5-Minute DevOps: Operations is the Point
I had a discussion recently about “feature teams,” why they are bad for quality, and how they are yet another example of the bad ideas pushed by SAFe that create a minefield for people to navigate while trying to find the good ideas SAFe copied into their framework. According to Scaled Agile Framework, a feature team focuses on delivering a complete end-to-end feature from the user’s perspective. In contrast, a “component team” focuses on delivering specific business capabilities; a team focused on tax calculation or inventory management, for example.

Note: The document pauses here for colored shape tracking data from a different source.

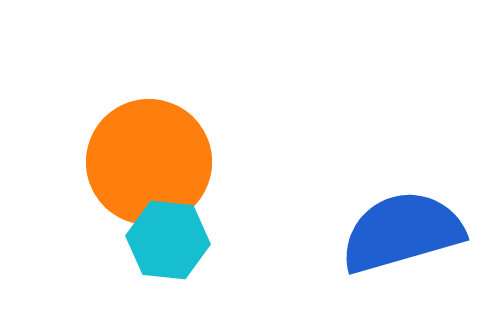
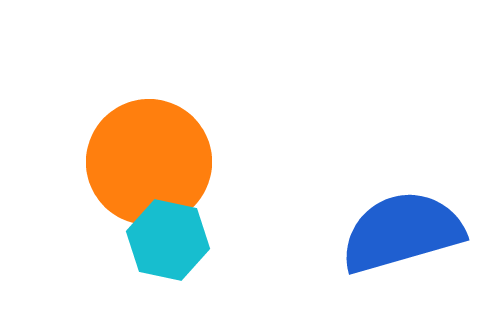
cyan hexagon: rotated 6 degrees clockwise
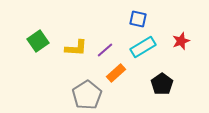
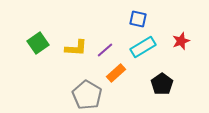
green square: moved 2 px down
gray pentagon: rotated 8 degrees counterclockwise
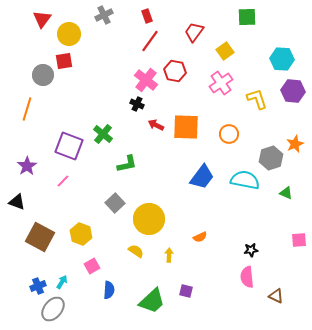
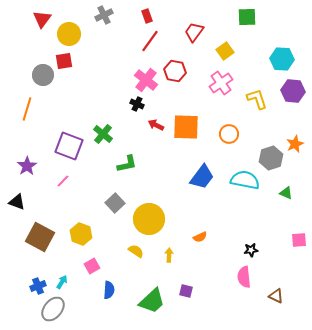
pink semicircle at (247, 277): moved 3 px left
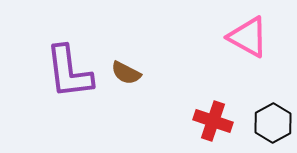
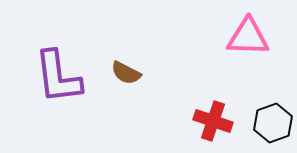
pink triangle: rotated 27 degrees counterclockwise
purple L-shape: moved 11 px left, 5 px down
black hexagon: rotated 9 degrees clockwise
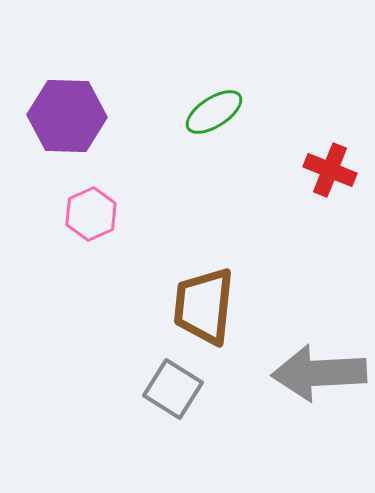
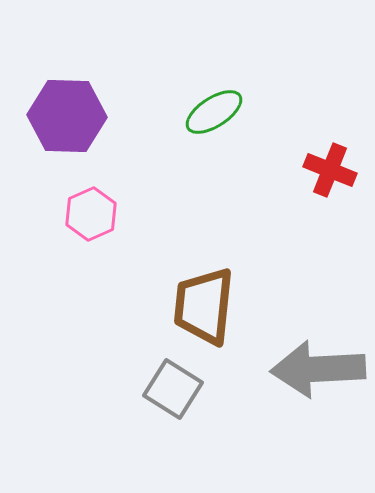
gray arrow: moved 1 px left, 4 px up
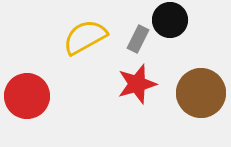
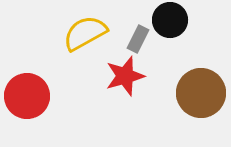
yellow semicircle: moved 4 px up
red star: moved 12 px left, 8 px up
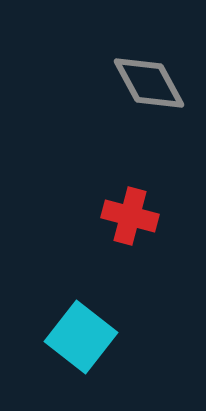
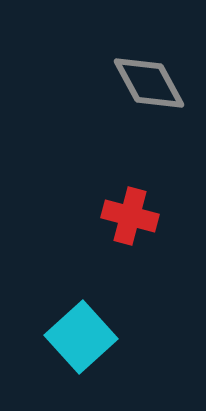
cyan square: rotated 10 degrees clockwise
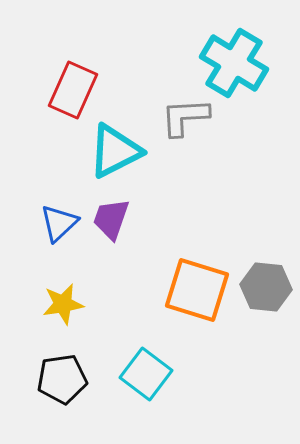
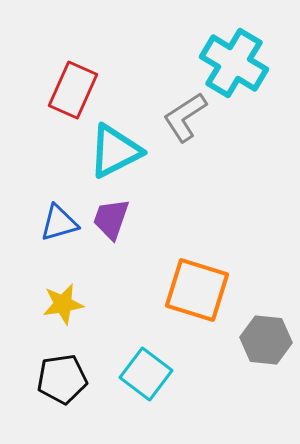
gray L-shape: rotated 30 degrees counterclockwise
blue triangle: rotated 27 degrees clockwise
gray hexagon: moved 53 px down
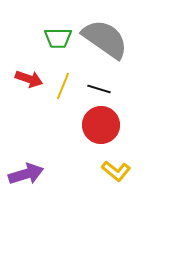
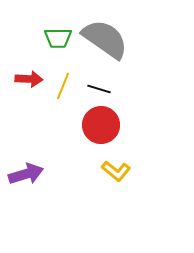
red arrow: rotated 16 degrees counterclockwise
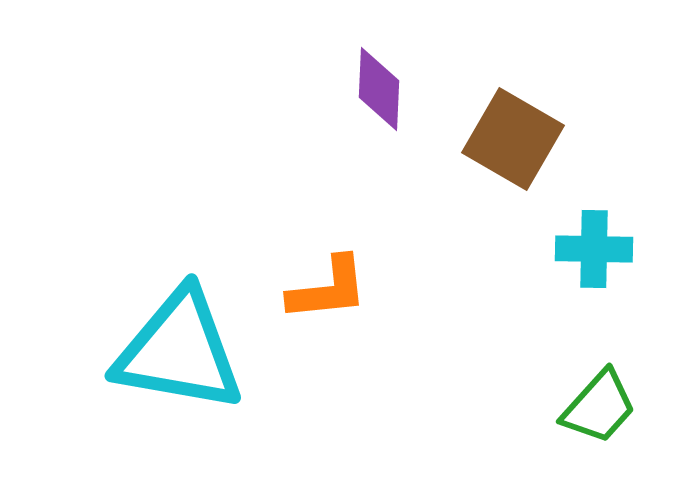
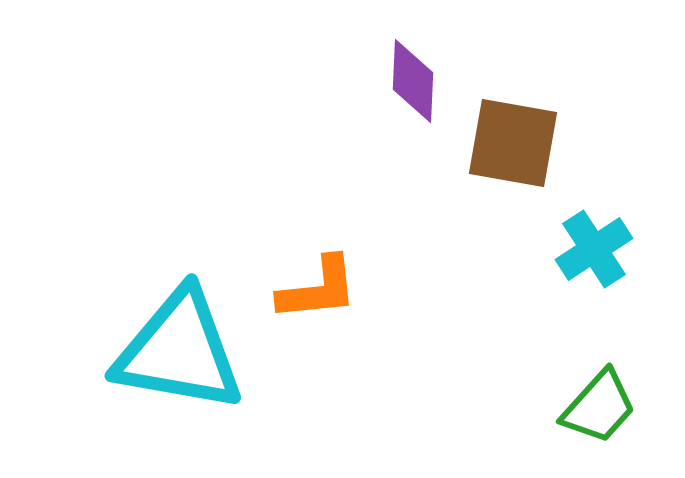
purple diamond: moved 34 px right, 8 px up
brown square: moved 4 px down; rotated 20 degrees counterclockwise
cyan cross: rotated 34 degrees counterclockwise
orange L-shape: moved 10 px left
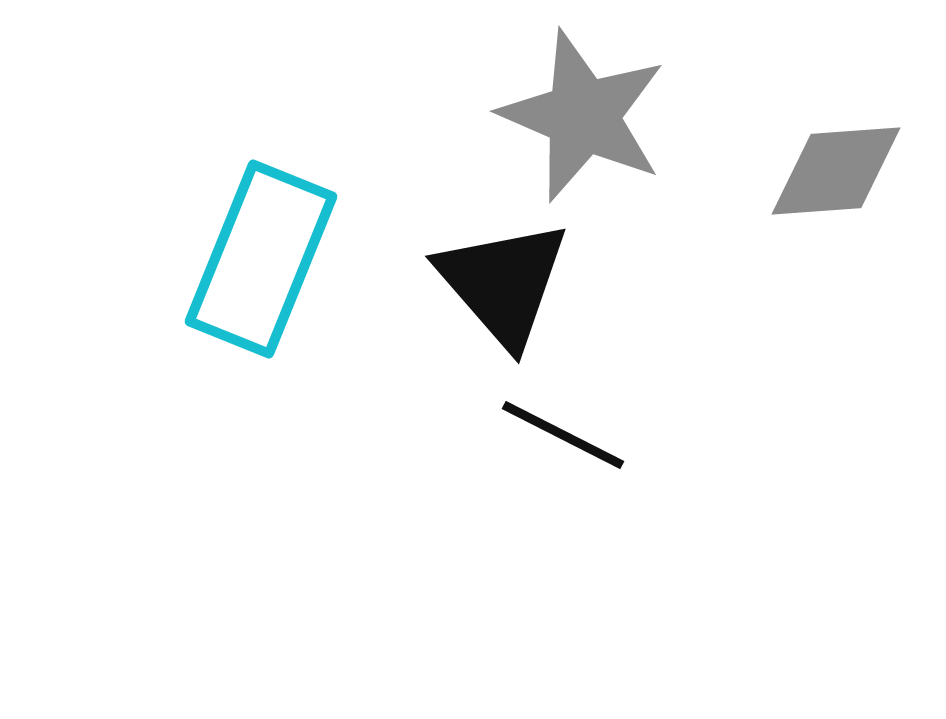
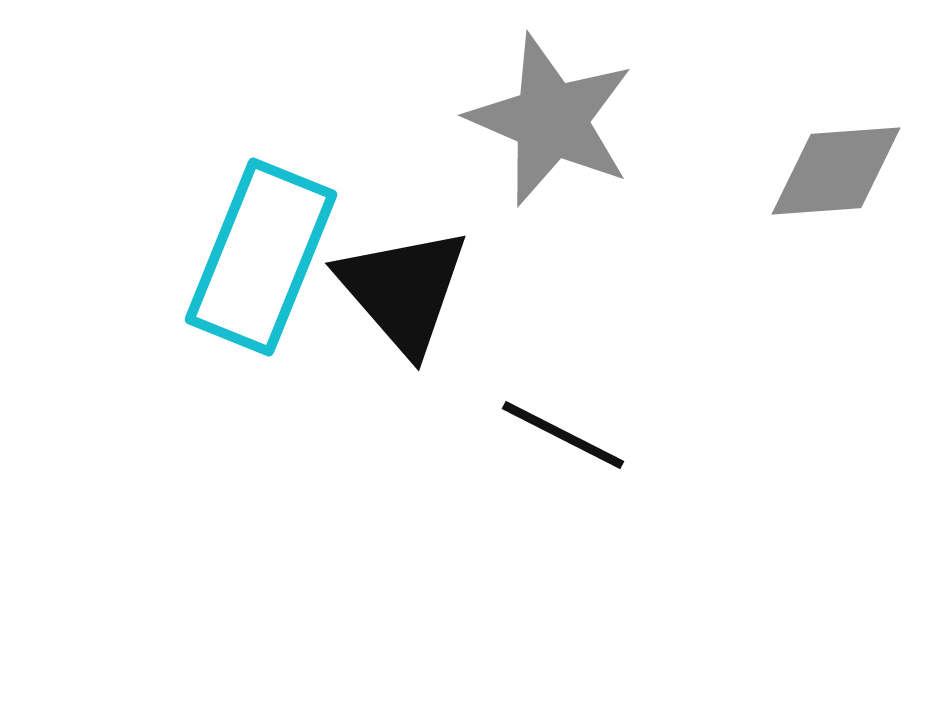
gray star: moved 32 px left, 4 px down
cyan rectangle: moved 2 px up
black triangle: moved 100 px left, 7 px down
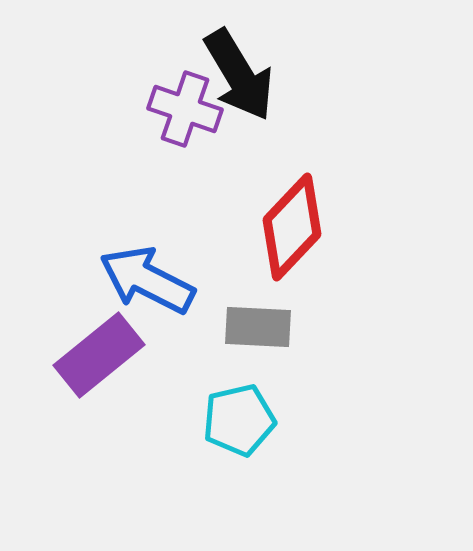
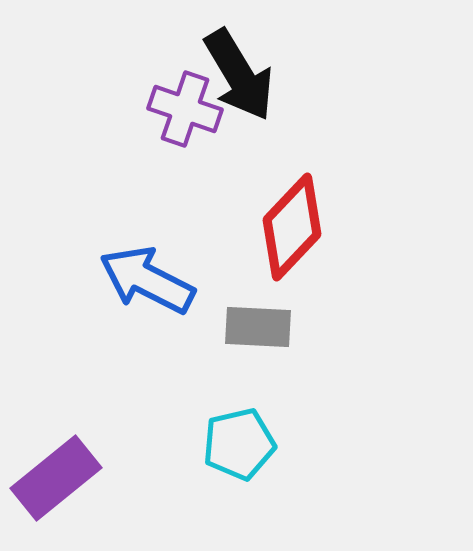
purple rectangle: moved 43 px left, 123 px down
cyan pentagon: moved 24 px down
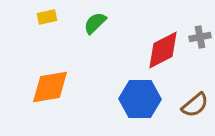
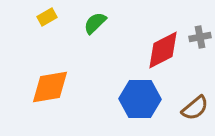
yellow rectangle: rotated 18 degrees counterclockwise
brown semicircle: moved 3 px down
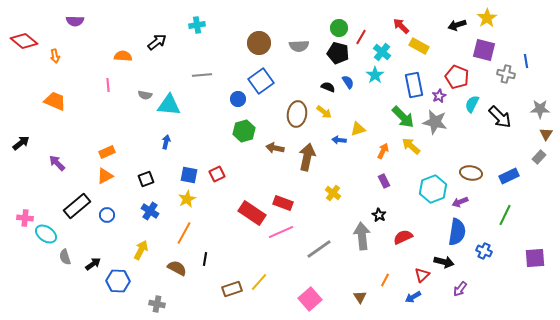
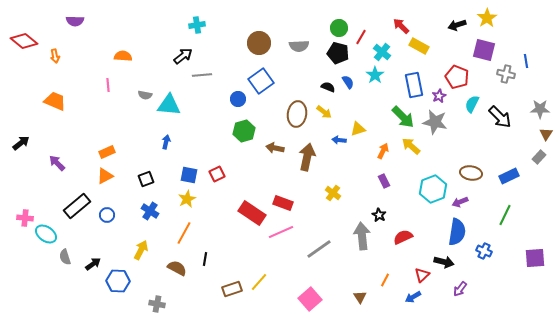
black arrow at (157, 42): moved 26 px right, 14 px down
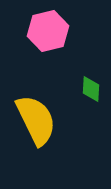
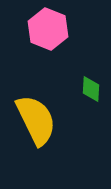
pink hexagon: moved 2 px up; rotated 24 degrees counterclockwise
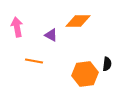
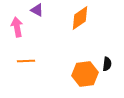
orange diamond: moved 2 px right, 3 px up; rotated 35 degrees counterclockwise
purple triangle: moved 14 px left, 25 px up
orange line: moved 8 px left; rotated 12 degrees counterclockwise
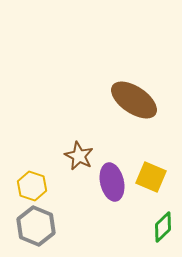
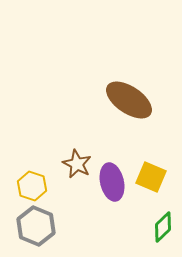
brown ellipse: moved 5 px left
brown star: moved 2 px left, 8 px down
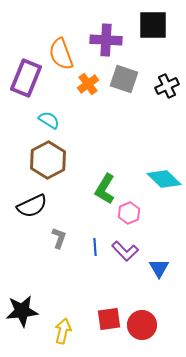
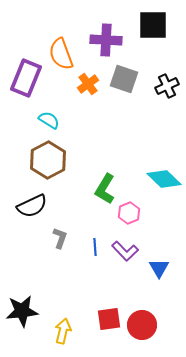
gray L-shape: moved 1 px right
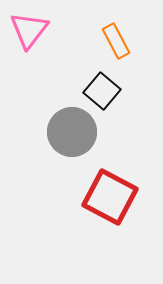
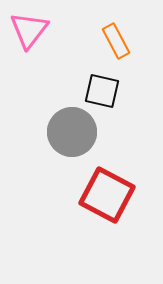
black square: rotated 27 degrees counterclockwise
red square: moved 3 px left, 2 px up
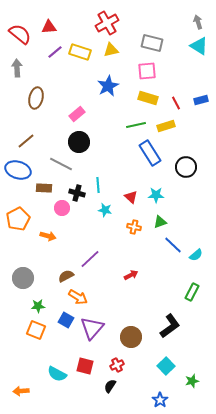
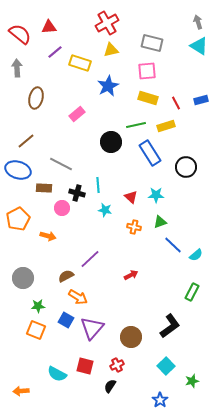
yellow rectangle at (80, 52): moved 11 px down
black circle at (79, 142): moved 32 px right
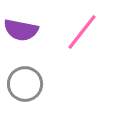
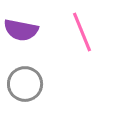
pink line: rotated 60 degrees counterclockwise
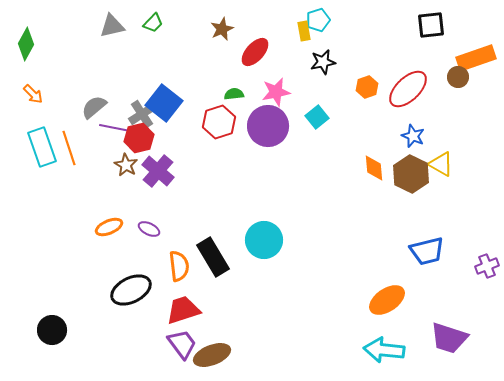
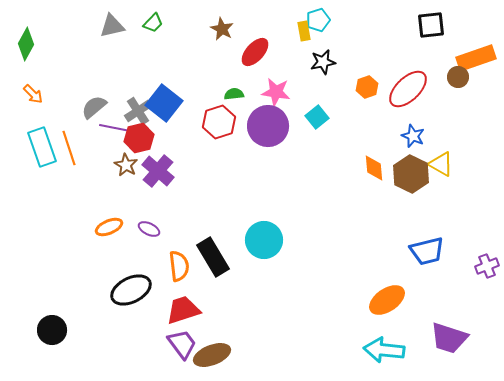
brown star at (222, 29): rotated 20 degrees counterclockwise
pink star at (276, 92): rotated 20 degrees clockwise
gray cross at (142, 114): moved 4 px left, 3 px up
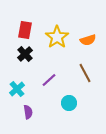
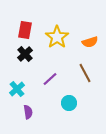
orange semicircle: moved 2 px right, 2 px down
purple line: moved 1 px right, 1 px up
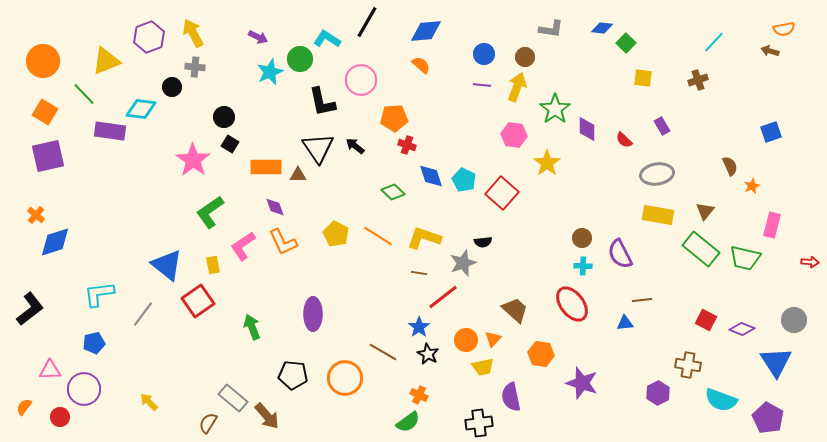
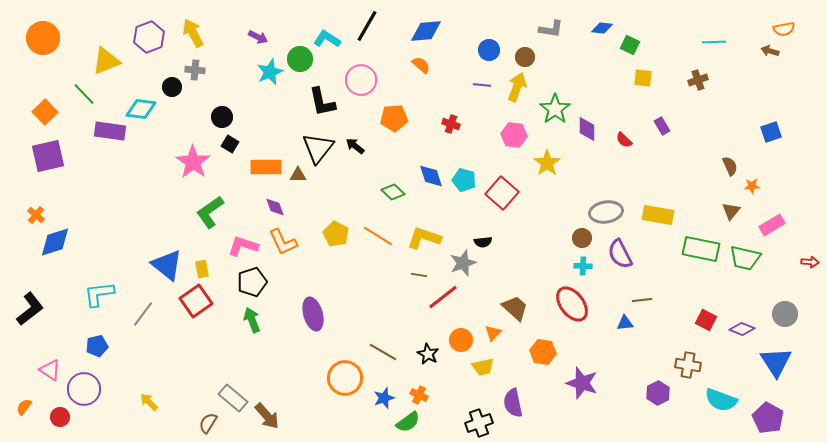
black line at (367, 22): moved 4 px down
cyan line at (714, 42): rotated 45 degrees clockwise
green square at (626, 43): moved 4 px right, 2 px down; rotated 18 degrees counterclockwise
blue circle at (484, 54): moved 5 px right, 4 px up
orange circle at (43, 61): moved 23 px up
gray cross at (195, 67): moved 3 px down
orange square at (45, 112): rotated 15 degrees clockwise
black circle at (224, 117): moved 2 px left
red cross at (407, 145): moved 44 px right, 21 px up
black triangle at (318, 148): rotated 12 degrees clockwise
pink star at (193, 160): moved 2 px down
gray ellipse at (657, 174): moved 51 px left, 38 px down
cyan pentagon at (464, 180): rotated 10 degrees counterclockwise
orange star at (752, 186): rotated 21 degrees clockwise
brown triangle at (705, 211): moved 26 px right
pink rectangle at (772, 225): rotated 45 degrees clockwise
pink L-shape at (243, 246): rotated 52 degrees clockwise
green rectangle at (701, 249): rotated 27 degrees counterclockwise
yellow rectangle at (213, 265): moved 11 px left, 4 px down
brown line at (419, 273): moved 2 px down
red square at (198, 301): moved 2 px left
brown trapezoid at (515, 310): moved 2 px up
purple ellipse at (313, 314): rotated 16 degrees counterclockwise
gray circle at (794, 320): moved 9 px left, 6 px up
green arrow at (252, 327): moved 7 px up
blue star at (419, 327): moved 35 px left, 71 px down; rotated 15 degrees clockwise
orange triangle at (493, 339): moved 6 px up
orange circle at (466, 340): moved 5 px left
blue pentagon at (94, 343): moved 3 px right, 3 px down
orange hexagon at (541, 354): moved 2 px right, 2 px up
pink triangle at (50, 370): rotated 35 degrees clockwise
black pentagon at (293, 375): moved 41 px left, 93 px up; rotated 24 degrees counterclockwise
purple semicircle at (511, 397): moved 2 px right, 6 px down
black cross at (479, 423): rotated 12 degrees counterclockwise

At first glance, this seems fine from the perspective of optimizing resource utilization. We can assign teams to the stream of features on the backlog and keep everyone busy. However, this ignores the impact of the communication problems between teams, how merge conflicts will be resolved, the cognitive load of understanding everything about the system, etc. Their diagram above minimizes the complexity of any application that lends itself to more than one team contributing to the full stack or the impact and complexity of three, four, or more teams trying to coordinate work in silos across the entire application.
I’ve personally worked that way in the past and have had to help coordinate the code integration. This pattern also ignores everything we’ve known for more than 50 years about the impact of communication on application architecture and the positive impact of “you build it, you run it” on quality and stability. This brings us to one other thing this pattern ignores, maximizing utilization isn’t the goal. Delivering value is the goal. Delivering value means we can deliver, get rapid feedback, and adjust. It also means we react quickly and correct failure. Those two capabilities are tightly coupled and require better organizational design.
Someone asked me, “To help lower the zone of resistance for those that rely on this, what’s the preferable alternative?”
The alternative is to clearly state the business goals and then design the organization to follow the path of least resistance to get those outcomes. Start at the end and work backward.
Goal: Improve our Mean Time to Repair (MTTR)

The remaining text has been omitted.